“The way you use your time dictates every other outcome in your life.
Everything is built from how you manage your time.”
Darren Hardy, Success Magazine
There are two best tips I want to share this month to help you gain control of your time.
TIP #1:
Do not begin your day by checking email.
OK, I hear you; this is a tough habit to break. (Darren Hardy says resisting checking email and texts is like resisting a freshly baked chocolate chip cookie!) But just give it a try and see for yourself. It will change your work day – and the results you get in life. Here’s how.
Instead of beginning the day with email, you’ll want to do three things:
1) Regularly remind yourself what you need or want to accomplish this year, this quarter, this month, this week, today.
2) Then in order to move toward each of your goals, create clear first steps: “What action will I take next to move toward this goal?”
3) Finally, rather than checking email, begin your day with one of these important tasks that you have identified. This will lead you to accomplishing something important.
We all know how easy it is to spend entire days (or even weeks) not moving toward our most critical goals. And when you open your email you are often responding to other people’s priorities rather than your own. You get side-tracked with low priority requests, or looking at YouTube videos, or reading things that are really not that important to you.
The bottom line is, instead of reacting to other people’s priorities, be clear and strategic with how you spend your time. Which leads to:
TIP #2:
Take the last 10 – 15 minutes of your day to put stuff away, get organized, and create your list for the following day. That way you come in each morning to an organized desk and hit the ground running because you know exactly what the first thing you need to do is, and you can begin working on it immediately.

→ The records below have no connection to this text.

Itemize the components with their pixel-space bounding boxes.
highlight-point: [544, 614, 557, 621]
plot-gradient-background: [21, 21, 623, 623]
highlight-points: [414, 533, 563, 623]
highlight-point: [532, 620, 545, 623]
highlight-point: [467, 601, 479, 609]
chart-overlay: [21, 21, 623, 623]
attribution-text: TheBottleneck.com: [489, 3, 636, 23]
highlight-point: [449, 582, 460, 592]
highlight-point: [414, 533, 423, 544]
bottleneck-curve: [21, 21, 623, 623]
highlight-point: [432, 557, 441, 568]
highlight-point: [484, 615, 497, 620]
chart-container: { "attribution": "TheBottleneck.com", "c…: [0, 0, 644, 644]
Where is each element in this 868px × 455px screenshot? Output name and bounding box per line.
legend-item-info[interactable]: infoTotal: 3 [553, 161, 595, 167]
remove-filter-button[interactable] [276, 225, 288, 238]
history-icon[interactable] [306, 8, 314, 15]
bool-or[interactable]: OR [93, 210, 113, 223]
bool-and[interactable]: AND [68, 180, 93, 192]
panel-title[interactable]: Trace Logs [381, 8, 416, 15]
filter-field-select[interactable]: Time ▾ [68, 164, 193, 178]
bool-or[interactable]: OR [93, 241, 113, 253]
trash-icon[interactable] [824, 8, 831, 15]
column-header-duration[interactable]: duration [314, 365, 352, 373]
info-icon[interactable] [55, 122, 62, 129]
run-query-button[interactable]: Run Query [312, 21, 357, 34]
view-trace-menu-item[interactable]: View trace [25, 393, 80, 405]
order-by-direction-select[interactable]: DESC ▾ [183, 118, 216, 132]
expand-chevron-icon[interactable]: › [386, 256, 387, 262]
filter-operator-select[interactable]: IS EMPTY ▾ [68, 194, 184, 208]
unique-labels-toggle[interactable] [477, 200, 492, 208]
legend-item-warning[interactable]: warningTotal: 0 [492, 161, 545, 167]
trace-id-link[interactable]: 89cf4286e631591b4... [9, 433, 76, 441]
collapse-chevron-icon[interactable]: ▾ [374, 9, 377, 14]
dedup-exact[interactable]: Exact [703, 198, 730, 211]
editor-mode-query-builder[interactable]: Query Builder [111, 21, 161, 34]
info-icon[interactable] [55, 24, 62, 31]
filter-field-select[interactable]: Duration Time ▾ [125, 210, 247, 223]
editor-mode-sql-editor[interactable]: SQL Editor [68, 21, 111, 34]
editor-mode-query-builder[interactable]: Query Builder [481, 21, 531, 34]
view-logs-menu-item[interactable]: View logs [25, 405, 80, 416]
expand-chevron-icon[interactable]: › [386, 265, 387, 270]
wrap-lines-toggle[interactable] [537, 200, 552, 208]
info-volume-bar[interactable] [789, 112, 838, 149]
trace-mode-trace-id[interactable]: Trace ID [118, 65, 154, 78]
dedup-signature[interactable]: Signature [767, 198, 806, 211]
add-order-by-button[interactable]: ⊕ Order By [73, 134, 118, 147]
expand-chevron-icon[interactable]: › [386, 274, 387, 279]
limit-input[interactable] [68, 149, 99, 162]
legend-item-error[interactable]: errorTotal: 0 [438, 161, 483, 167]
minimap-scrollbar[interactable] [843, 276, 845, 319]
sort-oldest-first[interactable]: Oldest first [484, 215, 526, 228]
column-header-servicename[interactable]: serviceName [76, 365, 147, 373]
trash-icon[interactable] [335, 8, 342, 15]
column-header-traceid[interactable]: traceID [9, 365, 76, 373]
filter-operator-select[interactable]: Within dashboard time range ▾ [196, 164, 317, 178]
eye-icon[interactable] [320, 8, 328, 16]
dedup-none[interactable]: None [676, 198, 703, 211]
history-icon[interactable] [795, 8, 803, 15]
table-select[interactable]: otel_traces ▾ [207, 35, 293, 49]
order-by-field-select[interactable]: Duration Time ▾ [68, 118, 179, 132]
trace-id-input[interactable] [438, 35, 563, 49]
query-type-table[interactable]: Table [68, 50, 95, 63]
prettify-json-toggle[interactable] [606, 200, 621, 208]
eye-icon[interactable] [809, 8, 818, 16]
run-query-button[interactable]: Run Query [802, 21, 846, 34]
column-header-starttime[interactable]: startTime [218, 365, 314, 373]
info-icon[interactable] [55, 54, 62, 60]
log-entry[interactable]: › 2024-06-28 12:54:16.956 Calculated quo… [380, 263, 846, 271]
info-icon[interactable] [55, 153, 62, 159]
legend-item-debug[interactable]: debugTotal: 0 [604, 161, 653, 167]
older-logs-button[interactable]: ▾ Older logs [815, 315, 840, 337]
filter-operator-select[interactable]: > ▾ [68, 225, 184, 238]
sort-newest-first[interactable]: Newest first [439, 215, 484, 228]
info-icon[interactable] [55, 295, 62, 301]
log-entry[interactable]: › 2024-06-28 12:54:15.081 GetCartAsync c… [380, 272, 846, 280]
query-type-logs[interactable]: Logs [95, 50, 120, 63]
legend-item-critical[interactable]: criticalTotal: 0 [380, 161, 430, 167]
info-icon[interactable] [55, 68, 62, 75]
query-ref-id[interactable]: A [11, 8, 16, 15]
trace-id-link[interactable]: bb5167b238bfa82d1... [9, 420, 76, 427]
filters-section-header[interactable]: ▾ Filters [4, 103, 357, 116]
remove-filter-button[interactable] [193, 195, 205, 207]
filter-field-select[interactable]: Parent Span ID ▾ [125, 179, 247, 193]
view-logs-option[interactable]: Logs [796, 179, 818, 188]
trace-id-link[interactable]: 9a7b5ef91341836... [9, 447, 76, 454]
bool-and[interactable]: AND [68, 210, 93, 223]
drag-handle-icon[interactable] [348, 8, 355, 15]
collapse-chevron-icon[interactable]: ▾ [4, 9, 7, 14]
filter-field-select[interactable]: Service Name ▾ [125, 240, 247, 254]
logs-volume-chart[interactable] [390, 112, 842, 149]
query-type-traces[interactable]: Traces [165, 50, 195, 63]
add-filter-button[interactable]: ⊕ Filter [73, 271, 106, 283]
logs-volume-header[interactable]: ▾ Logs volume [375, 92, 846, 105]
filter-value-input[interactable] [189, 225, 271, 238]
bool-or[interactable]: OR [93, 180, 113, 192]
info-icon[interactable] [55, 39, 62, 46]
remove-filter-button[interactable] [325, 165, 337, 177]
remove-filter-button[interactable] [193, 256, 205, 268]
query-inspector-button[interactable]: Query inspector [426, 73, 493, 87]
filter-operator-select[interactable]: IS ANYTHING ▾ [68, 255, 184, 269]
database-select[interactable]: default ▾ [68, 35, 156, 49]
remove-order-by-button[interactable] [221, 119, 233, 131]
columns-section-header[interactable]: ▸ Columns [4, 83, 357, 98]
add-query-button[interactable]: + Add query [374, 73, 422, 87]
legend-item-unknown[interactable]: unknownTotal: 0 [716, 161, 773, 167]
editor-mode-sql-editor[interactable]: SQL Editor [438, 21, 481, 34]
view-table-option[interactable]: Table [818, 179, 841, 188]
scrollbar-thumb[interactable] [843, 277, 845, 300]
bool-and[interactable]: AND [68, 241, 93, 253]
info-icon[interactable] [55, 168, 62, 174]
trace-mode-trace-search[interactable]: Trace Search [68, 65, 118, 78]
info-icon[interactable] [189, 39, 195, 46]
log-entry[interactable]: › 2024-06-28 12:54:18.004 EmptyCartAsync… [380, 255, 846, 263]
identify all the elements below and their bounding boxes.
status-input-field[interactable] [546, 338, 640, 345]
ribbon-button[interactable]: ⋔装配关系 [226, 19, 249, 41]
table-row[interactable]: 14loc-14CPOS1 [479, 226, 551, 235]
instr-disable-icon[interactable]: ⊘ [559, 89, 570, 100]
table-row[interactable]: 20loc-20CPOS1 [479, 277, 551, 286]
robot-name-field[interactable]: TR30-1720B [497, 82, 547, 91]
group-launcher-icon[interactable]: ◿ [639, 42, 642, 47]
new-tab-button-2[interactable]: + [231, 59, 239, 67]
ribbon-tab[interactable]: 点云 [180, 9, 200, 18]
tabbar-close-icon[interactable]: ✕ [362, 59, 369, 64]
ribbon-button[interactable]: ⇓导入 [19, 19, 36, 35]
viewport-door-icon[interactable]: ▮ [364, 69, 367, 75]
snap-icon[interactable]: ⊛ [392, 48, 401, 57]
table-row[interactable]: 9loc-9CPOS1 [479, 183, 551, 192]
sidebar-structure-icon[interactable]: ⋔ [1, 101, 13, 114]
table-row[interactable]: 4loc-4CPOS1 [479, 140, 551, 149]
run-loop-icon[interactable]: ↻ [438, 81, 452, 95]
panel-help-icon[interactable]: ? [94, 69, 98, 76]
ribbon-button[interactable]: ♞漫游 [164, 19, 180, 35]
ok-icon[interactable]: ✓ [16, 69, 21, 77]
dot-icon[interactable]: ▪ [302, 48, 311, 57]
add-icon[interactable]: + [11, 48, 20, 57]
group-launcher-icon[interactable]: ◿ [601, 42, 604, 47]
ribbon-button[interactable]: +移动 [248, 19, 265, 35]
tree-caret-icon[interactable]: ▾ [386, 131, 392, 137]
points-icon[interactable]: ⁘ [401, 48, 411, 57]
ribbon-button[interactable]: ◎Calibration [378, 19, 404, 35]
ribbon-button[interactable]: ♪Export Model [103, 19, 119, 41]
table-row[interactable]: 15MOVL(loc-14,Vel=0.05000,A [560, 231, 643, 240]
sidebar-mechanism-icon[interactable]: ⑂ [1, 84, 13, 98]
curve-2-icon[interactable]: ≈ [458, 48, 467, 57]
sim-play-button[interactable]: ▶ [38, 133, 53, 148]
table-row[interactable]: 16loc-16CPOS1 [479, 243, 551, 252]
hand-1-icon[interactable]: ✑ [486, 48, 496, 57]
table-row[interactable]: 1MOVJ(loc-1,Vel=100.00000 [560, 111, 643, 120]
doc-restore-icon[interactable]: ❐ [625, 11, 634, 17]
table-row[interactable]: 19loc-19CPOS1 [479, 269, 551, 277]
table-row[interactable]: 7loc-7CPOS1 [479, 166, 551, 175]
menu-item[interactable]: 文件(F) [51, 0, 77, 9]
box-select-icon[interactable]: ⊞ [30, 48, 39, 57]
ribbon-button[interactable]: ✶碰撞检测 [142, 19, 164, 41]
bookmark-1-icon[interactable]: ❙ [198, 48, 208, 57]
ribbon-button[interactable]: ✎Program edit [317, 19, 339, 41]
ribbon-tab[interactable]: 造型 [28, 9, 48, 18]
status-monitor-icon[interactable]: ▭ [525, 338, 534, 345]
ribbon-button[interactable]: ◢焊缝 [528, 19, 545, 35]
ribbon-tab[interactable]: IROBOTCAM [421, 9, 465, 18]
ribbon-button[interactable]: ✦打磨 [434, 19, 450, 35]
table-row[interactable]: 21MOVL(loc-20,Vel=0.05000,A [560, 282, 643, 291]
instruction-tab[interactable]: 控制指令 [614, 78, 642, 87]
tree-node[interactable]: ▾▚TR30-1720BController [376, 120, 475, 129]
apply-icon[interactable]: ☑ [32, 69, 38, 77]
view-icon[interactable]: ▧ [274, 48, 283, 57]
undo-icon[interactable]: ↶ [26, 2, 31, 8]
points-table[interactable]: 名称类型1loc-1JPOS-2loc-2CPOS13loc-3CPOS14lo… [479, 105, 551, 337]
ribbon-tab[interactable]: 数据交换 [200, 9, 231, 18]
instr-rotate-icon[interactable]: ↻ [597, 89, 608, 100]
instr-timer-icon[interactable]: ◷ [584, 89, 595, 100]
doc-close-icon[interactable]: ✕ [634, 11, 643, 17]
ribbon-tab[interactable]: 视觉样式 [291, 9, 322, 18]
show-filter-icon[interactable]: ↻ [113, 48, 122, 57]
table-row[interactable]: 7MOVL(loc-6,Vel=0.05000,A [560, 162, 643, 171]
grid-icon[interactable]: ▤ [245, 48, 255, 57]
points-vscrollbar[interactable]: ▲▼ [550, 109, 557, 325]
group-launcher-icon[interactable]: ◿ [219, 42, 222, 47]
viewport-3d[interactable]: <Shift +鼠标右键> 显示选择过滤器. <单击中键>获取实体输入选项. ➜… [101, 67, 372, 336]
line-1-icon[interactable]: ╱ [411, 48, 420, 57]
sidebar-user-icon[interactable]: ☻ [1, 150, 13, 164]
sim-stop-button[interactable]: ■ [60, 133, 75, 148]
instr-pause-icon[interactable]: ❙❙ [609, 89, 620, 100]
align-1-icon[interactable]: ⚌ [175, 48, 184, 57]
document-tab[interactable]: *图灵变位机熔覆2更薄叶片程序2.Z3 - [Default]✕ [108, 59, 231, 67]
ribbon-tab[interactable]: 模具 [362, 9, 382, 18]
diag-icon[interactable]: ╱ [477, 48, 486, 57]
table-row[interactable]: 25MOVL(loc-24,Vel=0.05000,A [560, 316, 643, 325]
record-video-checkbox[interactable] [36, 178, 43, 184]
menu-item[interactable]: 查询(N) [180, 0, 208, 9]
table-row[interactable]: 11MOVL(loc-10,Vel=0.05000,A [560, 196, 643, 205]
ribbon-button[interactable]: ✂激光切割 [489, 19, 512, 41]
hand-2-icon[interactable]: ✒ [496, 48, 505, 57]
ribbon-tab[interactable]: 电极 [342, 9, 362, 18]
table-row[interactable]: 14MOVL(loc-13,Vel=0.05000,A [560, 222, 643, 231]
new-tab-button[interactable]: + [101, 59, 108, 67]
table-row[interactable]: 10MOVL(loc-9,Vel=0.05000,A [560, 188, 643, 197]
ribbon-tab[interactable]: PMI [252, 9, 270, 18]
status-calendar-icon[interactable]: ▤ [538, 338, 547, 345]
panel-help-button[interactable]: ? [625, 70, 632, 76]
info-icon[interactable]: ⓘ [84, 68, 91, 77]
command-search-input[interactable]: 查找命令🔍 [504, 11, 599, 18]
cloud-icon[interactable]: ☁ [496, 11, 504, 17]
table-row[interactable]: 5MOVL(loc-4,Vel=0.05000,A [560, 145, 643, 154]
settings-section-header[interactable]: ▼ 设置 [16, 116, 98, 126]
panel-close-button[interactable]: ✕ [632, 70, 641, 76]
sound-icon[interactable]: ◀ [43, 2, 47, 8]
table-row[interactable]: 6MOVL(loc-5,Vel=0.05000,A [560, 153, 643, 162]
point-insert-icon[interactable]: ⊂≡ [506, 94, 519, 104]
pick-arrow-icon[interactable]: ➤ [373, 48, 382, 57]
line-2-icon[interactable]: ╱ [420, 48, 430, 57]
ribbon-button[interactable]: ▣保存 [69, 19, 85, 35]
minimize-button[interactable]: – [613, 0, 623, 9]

(If you don’t think you have 10-15 minutes at the end of the day to plan and organize, you are missing the whole point of successful time management. This 10 minutes will save you hours of unfocused, non-productive, reactive “work.”)
So, end each work day by taking stock of where you are with your tasks, what goals you need to be focusing on in the coming days, and what you will begin working on first thing the next morning. And then begin each day by not getting distracted by email and less important things – but rather by starting right in on this most important task.